* [What is expected]
Check each line of the listing, and copy it if it contains the word "мониторов".

* [Materials provided]
##########

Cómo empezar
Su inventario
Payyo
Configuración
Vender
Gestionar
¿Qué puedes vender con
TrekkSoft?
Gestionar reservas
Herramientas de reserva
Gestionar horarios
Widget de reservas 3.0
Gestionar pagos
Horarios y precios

##########

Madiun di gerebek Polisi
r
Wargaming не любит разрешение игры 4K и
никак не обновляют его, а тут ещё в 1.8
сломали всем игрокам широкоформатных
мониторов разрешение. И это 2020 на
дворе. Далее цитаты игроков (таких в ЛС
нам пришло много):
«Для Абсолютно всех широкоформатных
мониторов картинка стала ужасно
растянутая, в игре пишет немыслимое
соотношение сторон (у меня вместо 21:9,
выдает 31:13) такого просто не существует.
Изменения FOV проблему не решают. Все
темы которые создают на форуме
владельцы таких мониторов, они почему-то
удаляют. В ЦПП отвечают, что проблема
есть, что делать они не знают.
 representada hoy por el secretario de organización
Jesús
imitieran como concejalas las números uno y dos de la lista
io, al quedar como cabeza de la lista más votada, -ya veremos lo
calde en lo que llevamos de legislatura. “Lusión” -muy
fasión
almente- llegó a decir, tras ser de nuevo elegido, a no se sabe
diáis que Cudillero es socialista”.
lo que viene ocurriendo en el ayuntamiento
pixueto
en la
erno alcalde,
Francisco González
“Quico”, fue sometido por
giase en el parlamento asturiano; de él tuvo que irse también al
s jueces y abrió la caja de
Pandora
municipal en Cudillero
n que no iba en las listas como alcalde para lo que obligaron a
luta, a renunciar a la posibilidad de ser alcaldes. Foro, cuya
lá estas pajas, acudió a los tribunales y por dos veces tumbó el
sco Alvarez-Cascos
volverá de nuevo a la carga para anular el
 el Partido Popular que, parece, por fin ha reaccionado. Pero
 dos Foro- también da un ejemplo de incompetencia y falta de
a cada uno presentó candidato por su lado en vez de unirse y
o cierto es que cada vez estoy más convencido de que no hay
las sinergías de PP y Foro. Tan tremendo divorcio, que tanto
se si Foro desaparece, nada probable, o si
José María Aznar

##########

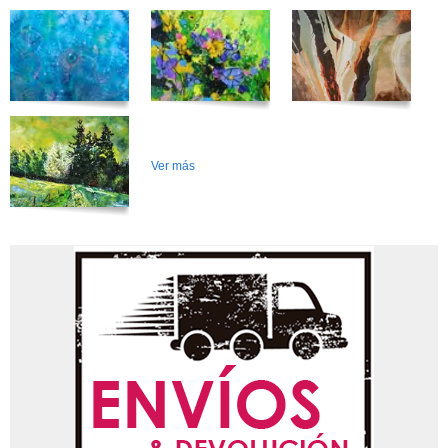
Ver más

##########

* [Expected answer]
мониторов разрешение. И это 2020 на
мониторов картинка стала ужасно
владельцы таких мониторов, они почему-то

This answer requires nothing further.